PA was common in patients undergoing RC for MIBC. Receipt of NAC was found to be a strong predictor of PA.
The emerging treatment of cisplatin based neoadjuvant chemotherapy for muscle-invasive bladder cancer, confers an increased risk for preoperative anemia. In the management of this malignancy, preoperative anemia renders further attention and focus.
- Urinary bladder neoplasms
- Neoadjuvant therapy
Urothelial bladder cancer (UBC) is the fourth most common cancer in the Western World. The majority of patients diagnosed have non-invasive UBC, but around 25 % are muscle-invasive (MIBC) at time of diagnosis (Burger et al. 2013).
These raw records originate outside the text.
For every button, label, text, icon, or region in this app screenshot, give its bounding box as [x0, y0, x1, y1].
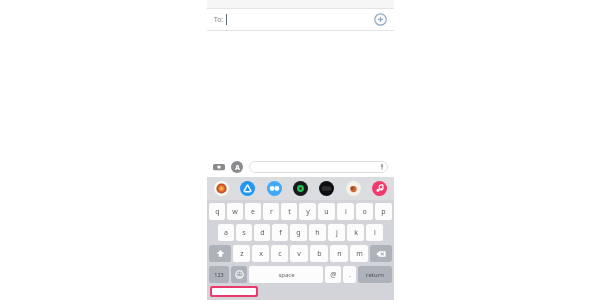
button[interactable]: .: [343, 266, 356, 283]
button[interactable]: 123: [209, 266, 229, 283]
staticText: A: [235, 163, 240, 172]
button[interactable]: iMessage app 2: [240, 181, 255, 196]
button[interactable]: Backspace: [370, 245, 392, 262]
button[interactable]: e: [245, 203, 261, 220]
button[interactable]: m: [350, 245, 368, 262]
staticText: q: [215, 207, 220, 217]
staticText: h: [315, 228, 320, 238]
button[interactable]: q: [209, 203, 225, 220]
button[interactable]: u: [318, 203, 335, 220]
button[interactable]: Add contact: [374, 13, 387, 26]
button[interactable]: d: [254, 224, 270, 241]
button[interactable]: o: [356, 203, 373, 220]
button[interactable]: Highlight: [210, 286, 258, 297]
button[interactable]: p: [375, 203, 392, 220]
staticText: o: [362, 207, 367, 217]
button[interactable]: Shift: [209, 245, 231, 262]
button[interactable]: k: [347, 224, 364, 241]
button[interactable]: To:: [207, 9, 394, 30]
staticText: l: [374, 228, 376, 238]
staticText: v: [297, 249, 301, 259]
button[interactable]: n: [330, 245, 348, 262]
staticText: @: [330, 270, 337, 280]
button[interactable]: t: [281, 203, 297, 220]
button[interactable]: f: [272, 224, 288, 241]
button[interactable]: w: [227, 203, 243, 220]
button[interactable]: y: [299, 203, 316, 220]
button[interactable]: App Store: [231, 161, 243, 173]
button[interactable]: z: [233, 245, 250, 262]
button[interactable]: iMessage app 5: [319, 181, 334, 196]
button[interactable]: j: [328, 224, 345, 241]
button[interactable]: v: [290, 245, 308, 262]
button[interactable]: c: [271, 245, 288, 262]
button[interactable]: s: [236, 224, 252, 241]
button[interactable]: return: [358, 266, 392, 283]
button[interactable]: Camera: [213, 161, 225, 173]
button[interactable]: Emoji: [231, 266, 247, 283]
button[interactable]: i: [337, 203, 354, 220]
staticText: .: [349, 270, 351, 280]
button[interactable]: l: [366, 224, 383, 241]
staticText: r: [270, 207, 273, 217]
button[interactable]: [249, 161, 388, 173]
staticText: x: [259, 249, 263, 259]
button[interactable]: space: [249, 266, 323, 283]
button[interactable]: x: [252, 245, 269, 262]
staticText: p: [381, 207, 386, 217]
button[interactable]: @: [325, 266, 341, 283]
button[interactable]: b: [310, 245, 328, 262]
staticText: j: [336, 228, 338, 238]
staticText: n: [337, 249, 342, 259]
button[interactable]: iMessage app 6: [346, 181, 361, 196]
staticText: m: [356, 249, 363, 259]
staticText: b: [317, 249, 322, 259]
button[interactable]: iMessage app 1: [214, 181, 229, 196]
button[interactable]: iMessage app 4: [293, 181, 308, 196]
button[interactable]: iMessage app 7: [372, 181, 387, 196]
staticText: 123: [214, 271, 224, 278]
staticText: e: [251, 207, 255, 217]
button[interactable]: r: [263, 203, 279, 220]
staticText: u: [324, 207, 329, 217]
button[interactable]: a: [218, 224, 234, 241]
staticText: d: [260, 228, 265, 238]
staticText: t: [288, 207, 291, 217]
button[interactable]: g: [290, 224, 307, 241]
staticText: To:: [214, 15, 223, 24]
staticText: g: [296, 228, 301, 238]
staticText: a: [224, 228, 228, 238]
staticText: space: [278, 271, 295, 279]
staticText: s: [242, 228, 246, 238]
staticText: i: [345, 207, 347, 217]
staticText: w: [232, 207, 238, 217]
button[interactable]: h: [309, 224, 326, 241]
button[interactable]: iMessage app 3: [267, 181, 282, 196]
staticText: y: [306, 207, 310, 217]
staticText: return: [366, 271, 384, 279]
staticText: f: [279, 228, 282, 238]
staticText: z: [240, 249, 244, 259]
staticText: c: [278, 249, 282, 259]
staticText: k: [354, 228, 358, 238]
The recommended treatment for patients with MIBC is radical cystectomy (RC) with lymph node dissection within 3 months to avoid progression and to decrease mortality. Addition of neoadjuvant chemotherapy (NAC) with cisplatin-based combinations is recommended for patients fit for chemotherapy (Witjes et al. 2015). This recommendation is based on the results of prospective randomized trials showing an absolute increase of survival with 5–8 %, 5 years median observation time (Sherif et al. 2004; Vale 2005). RC is considered major surgery and can be associated with significant blood loss and need for preoperative blood transfusions (PBT) (Shabsigh et al. 2009). The use of PBT have been shown to have a negative effect on prognosis in UBC (Abel et al. 2014; Linder et al. 2013; Gierth et al. 2014; Morgan et al. 2013). This detrimental effect has previously also been shown in other cancer types; gastric, colorectal and hepatocellular carcinoma (Ojima et al. 2009; Amato and Pescatori 2006; Wang et al. 2009). The mechanism of this unfavorable outcome is not fully understood. Negative immunomodulatory effects following transfusion have been suggested as one reason (Vamvakas and Blajchman 2007). Difficult surgical conditions in more advanced tumors or in patients with a history of abdominal surgery or radiation therapy of the pelvic organs, may also be a reason for increased use of PBT. Thus adding confounding factors to the long term results following PBT. Preoperative anemia (PA) has also been suggested to be an independent predictor for the outcome following RC. A recent study showed that PA is associated with worse oncological outcomes in patients undergoing RC (Gierth et al. 2015). In order to improve treatment in urothelial MIBC, it is valuable to have patients optimized prior to RC. The use of NAC has postulated side effects such as anemia and this, in combination with a risk of significant blood loss during surgery, can increase the risk for PBT. We sought to evaluate the prevalence of PA, identify associated factors and evaluate the effect of NAC on hemoglobin (Hb) levels in patients with urothelial MIBC undergoing RC.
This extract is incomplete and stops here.